[Input Boundary: Start]
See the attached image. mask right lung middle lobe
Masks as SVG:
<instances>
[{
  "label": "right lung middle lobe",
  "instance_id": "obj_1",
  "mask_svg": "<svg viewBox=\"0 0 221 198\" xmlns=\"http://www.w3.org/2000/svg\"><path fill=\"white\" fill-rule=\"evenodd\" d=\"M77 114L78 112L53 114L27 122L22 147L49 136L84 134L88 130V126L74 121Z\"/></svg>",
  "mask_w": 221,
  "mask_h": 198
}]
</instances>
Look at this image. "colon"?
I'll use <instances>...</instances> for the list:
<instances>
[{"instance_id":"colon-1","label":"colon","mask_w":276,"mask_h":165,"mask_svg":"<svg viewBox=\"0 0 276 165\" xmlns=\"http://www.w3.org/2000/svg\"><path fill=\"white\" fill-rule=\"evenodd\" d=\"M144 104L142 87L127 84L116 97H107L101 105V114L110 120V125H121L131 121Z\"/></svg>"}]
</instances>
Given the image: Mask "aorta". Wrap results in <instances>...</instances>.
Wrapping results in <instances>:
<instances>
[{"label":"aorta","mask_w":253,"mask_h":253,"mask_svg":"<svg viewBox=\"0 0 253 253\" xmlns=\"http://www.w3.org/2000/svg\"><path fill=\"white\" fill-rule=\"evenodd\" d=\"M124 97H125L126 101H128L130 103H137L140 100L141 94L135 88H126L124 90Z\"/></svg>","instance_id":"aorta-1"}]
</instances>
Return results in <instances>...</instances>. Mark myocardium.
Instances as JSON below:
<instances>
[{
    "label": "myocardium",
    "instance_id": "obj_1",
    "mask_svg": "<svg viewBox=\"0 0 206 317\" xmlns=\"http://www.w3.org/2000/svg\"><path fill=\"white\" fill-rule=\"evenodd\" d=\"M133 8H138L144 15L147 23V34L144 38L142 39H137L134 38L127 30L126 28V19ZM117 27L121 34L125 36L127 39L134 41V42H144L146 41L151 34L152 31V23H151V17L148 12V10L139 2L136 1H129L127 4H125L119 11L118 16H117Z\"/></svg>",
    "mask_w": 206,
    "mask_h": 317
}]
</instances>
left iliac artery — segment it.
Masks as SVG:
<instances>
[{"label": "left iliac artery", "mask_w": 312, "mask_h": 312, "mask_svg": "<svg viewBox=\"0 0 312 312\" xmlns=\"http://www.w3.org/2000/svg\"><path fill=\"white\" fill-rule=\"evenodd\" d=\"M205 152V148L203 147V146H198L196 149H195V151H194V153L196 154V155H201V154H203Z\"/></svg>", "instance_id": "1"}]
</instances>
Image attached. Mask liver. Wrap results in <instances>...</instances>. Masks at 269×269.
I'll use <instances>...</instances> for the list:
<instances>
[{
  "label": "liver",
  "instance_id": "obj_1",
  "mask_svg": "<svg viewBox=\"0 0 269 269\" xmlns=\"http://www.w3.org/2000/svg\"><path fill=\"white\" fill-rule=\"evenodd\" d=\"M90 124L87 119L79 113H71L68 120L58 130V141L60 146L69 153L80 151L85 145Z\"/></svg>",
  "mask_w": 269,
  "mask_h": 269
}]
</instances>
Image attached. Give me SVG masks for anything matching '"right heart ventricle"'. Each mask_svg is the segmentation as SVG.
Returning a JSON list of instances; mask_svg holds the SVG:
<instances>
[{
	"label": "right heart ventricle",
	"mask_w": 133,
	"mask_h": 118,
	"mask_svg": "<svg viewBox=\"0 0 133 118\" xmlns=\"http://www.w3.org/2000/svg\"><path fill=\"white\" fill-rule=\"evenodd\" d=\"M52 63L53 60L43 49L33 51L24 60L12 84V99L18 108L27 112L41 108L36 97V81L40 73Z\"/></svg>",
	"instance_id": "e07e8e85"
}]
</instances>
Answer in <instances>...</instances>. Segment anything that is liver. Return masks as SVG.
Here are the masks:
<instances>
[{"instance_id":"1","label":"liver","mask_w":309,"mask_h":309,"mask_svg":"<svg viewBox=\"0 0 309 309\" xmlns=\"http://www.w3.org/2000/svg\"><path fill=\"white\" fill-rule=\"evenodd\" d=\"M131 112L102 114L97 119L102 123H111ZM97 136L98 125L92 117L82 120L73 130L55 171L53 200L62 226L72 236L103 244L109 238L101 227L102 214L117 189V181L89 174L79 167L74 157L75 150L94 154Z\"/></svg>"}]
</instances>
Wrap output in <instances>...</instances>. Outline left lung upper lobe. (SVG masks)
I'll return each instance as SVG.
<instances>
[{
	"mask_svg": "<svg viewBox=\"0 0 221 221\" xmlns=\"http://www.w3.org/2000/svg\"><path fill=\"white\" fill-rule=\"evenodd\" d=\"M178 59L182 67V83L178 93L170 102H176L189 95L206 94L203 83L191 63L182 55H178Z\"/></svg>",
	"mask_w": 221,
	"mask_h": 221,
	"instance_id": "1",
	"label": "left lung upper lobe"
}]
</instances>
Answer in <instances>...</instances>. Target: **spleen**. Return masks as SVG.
[Input Boundary: End]
**Work to complete**. Please return the records above exactly as they are written.

**Output below**.
See the attached image. mask right lung middle lobe
Masks as SVG:
<instances>
[{
  "label": "right lung middle lobe",
  "instance_id": "obj_1",
  "mask_svg": "<svg viewBox=\"0 0 221 198\" xmlns=\"http://www.w3.org/2000/svg\"><path fill=\"white\" fill-rule=\"evenodd\" d=\"M77 114L78 112L53 114L27 122L22 147L49 136L84 134L88 130V126L74 121Z\"/></svg>",
  "mask_w": 221,
  "mask_h": 198
}]
</instances>
Look at this image. "colon"?
I'll use <instances>...</instances> for the list:
<instances>
[{"instance_id":"colon-1","label":"colon","mask_w":276,"mask_h":165,"mask_svg":"<svg viewBox=\"0 0 276 165\" xmlns=\"http://www.w3.org/2000/svg\"><path fill=\"white\" fill-rule=\"evenodd\" d=\"M144 104L142 87L127 84L116 97H107L101 105V114L110 120V125H121L131 121Z\"/></svg>"}]
</instances>
Given the image: Mask "aorta". Wrap results in <instances>...</instances>.
Wrapping results in <instances>:
<instances>
[{"label":"aorta","mask_w":253,"mask_h":253,"mask_svg":"<svg viewBox=\"0 0 253 253\" xmlns=\"http://www.w3.org/2000/svg\"><path fill=\"white\" fill-rule=\"evenodd\" d=\"M124 97H125L126 101H128L130 103H137L140 100L141 94L135 88H126L124 90Z\"/></svg>","instance_id":"aorta-1"}]
</instances>
Return results in <instances>...</instances>. Mark myocardium.
Instances as JSON below:
<instances>
[{
    "label": "myocardium",
    "instance_id": "obj_1",
    "mask_svg": "<svg viewBox=\"0 0 206 317\" xmlns=\"http://www.w3.org/2000/svg\"><path fill=\"white\" fill-rule=\"evenodd\" d=\"M133 8H138L144 15L147 23V34L144 38L142 39H137L134 38L127 30L126 28V19ZM117 27L121 34L125 36L127 39L134 41V42H144L146 41L151 34L152 31V23H151V17L148 12V10L139 2L136 1H129L127 4H125L119 11L118 16H117Z\"/></svg>",
    "mask_w": 206,
    "mask_h": 317
}]
</instances>
left iliac artery — segment it.
Masks as SVG:
<instances>
[{"label": "left iliac artery", "mask_w": 312, "mask_h": 312, "mask_svg": "<svg viewBox=\"0 0 312 312\" xmlns=\"http://www.w3.org/2000/svg\"><path fill=\"white\" fill-rule=\"evenodd\" d=\"M205 152V148L203 147V146H198L196 149H195V151H194V153L196 154V155H201V154H203Z\"/></svg>", "instance_id": "1"}]
</instances>
Image attached. Mask liver. Wrap results in <instances>...</instances>. Masks at 269×269.
I'll use <instances>...</instances> for the list:
<instances>
[{
  "label": "liver",
  "instance_id": "obj_1",
  "mask_svg": "<svg viewBox=\"0 0 269 269\" xmlns=\"http://www.w3.org/2000/svg\"><path fill=\"white\" fill-rule=\"evenodd\" d=\"M90 124L87 119L79 113H71L68 120L58 130V141L60 146L69 153L80 151L85 145Z\"/></svg>",
  "mask_w": 269,
  "mask_h": 269
}]
</instances>
Image attached. Give me SVG masks for anything matching '"right heart ventricle"'. Each mask_svg is the segmentation as SVG.
Returning a JSON list of instances; mask_svg holds the SVG:
<instances>
[{
	"label": "right heart ventricle",
	"mask_w": 133,
	"mask_h": 118,
	"mask_svg": "<svg viewBox=\"0 0 133 118\" xmlns=\"http://www.w3.org/2000/svg\"><path fill=\"white\" fill-rule=\"evenodd\" d=\"M52 63L53 60L43 49L33 51L24 60L12 84V99L18 108L27 112L41 108L36 97V81L40 73Z\"/></svg>",
	"instance_id": "e07e8e85"
}]
</instances>
Answer in <instances>...</instances>. Segment anything that is liver. Return masks as SVG.
Here are the masks:
<instances>
[{"instance_id":"1","label":"liver","mask_w":309,"mask_h":309,"mask_svg":"<svg viewBox=\"0 0 309 309\" xmlns=\"http://www.w3.org/2000/svg\"><path fill=\"white\" fill-rule=\"evenodd\" d=\"M131 112L102 114L97 119L102 123H111ZM97 136L98 125L92 117L82 120L73 130L55 171L53 200L62 226L72 236L103 244L109 238L101 227L102 214L117 189V181L89 174L79 167L74 157L75 150L94 154Z\"/></svg>"}]
</instances>
Wrap output in <instances>...</instances>. Outline left lung upper lobe. (SVG masks)
I'll return each instance as SVG.
<instances>
[{
	"mask_svg": "<svg viewBox=\"0 0 221 221\" xmlns=\"http://www.w3.org/2000/svg\"><path fill=\"white\" fill-rule=\"evenodd\" d=\"M178 59L182 67V83L178 93L170 102H176L189 95L206 94L203 83L191 63L182 55H178Z\"/></svg>",
	"mask_w": 221,
	"mask_h": 221,
	"instance_id": "1",
	"label": "left lung upper lobe"
}]
</instances>
Answer in <instances>...</instances>. Target: **spleen**. Return masks as SVG.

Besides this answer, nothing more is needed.